At its core, Minecraft is a game. It's designed to be fun, immersive, and challenging. But as we've seen in recent years, it can become a lot more than just a game, thanks in part to its extreme modularity. Especially with the introduction of the Redstone block, we've seen people create everything from calculators to conveyor belts to printers. With Minecraft, the sky really is the limit.
So too is the potential of the game itself, it seems. Despite its modest graphics and extremely blocky nature, Microsoft sees great things coming from Minecraft. While some might just want to chop down a tree in the game engine itself, Microsoft sees artificial intelligence researchers making use of the game to test out their algorithms in a completely safe environment. To make this possible, the company has rolled out "Project Malmo."

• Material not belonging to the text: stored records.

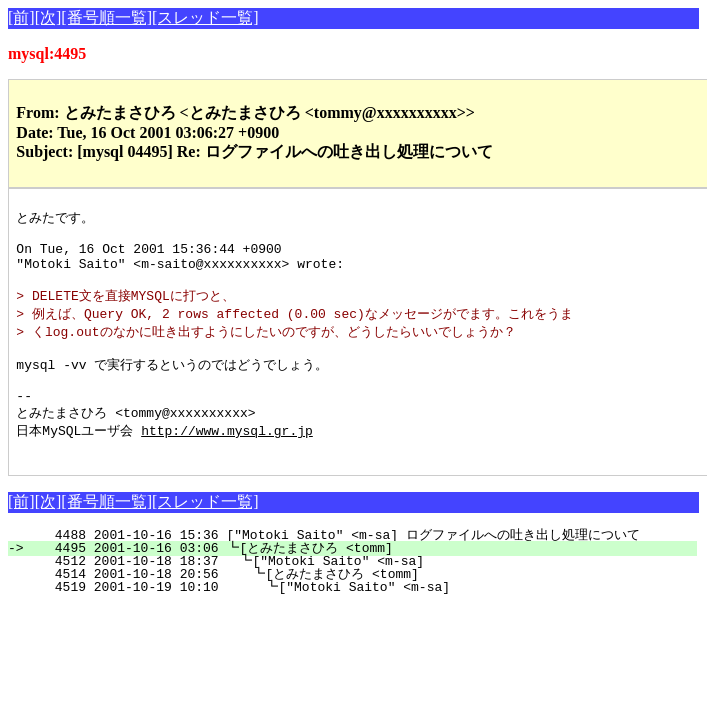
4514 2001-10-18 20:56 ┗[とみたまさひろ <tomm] (358, 605)
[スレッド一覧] (205, 17)
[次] (48, 17)
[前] (21, 17)
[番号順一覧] (106, 17)
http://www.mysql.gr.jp (227, 458)
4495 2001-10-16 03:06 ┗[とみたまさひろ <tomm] (361, 579)
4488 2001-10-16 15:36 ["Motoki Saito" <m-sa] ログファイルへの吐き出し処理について (351, 566)
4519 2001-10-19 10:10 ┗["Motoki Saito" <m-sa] (366, 618)
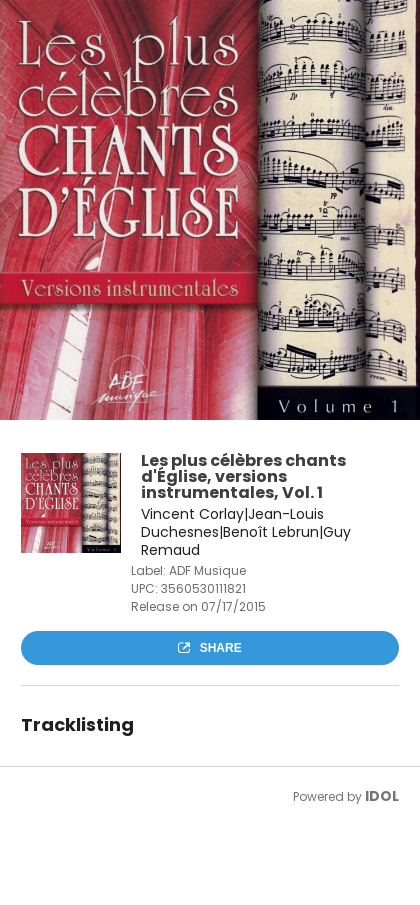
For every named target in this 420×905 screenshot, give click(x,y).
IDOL (382, 796)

In private preview for a couple of months, Project Malmo is Microsoft's solution to let researchers inject their work into Minecraft's server-side client, allowing the front-facing game to interact with their implementation.
Again, the sky's the limit here and because of Minecraft's extreme flexibility, researchers could test things inside of the game such as chat bots - responding and taking action based on what the user requests. A specific example given by Microsoft is crafting: create bots to craft what you need to, but in a smart way. This is artificial "intelligence", after all. In another example, researchers could have their players automatically explore with the goal of finding prime real estate to set up shop.
If Project Malmo sounds like something you'd be interested in, you'd be happy to know that the source code for it is completely free, and is being hosted on GitHub. Just be warned: in case it isn't obvious, you'll need some comprehensive programming knowledge to make use of Project Malmo. For those who can, Minecraft might just be a boon for research, development and test environments.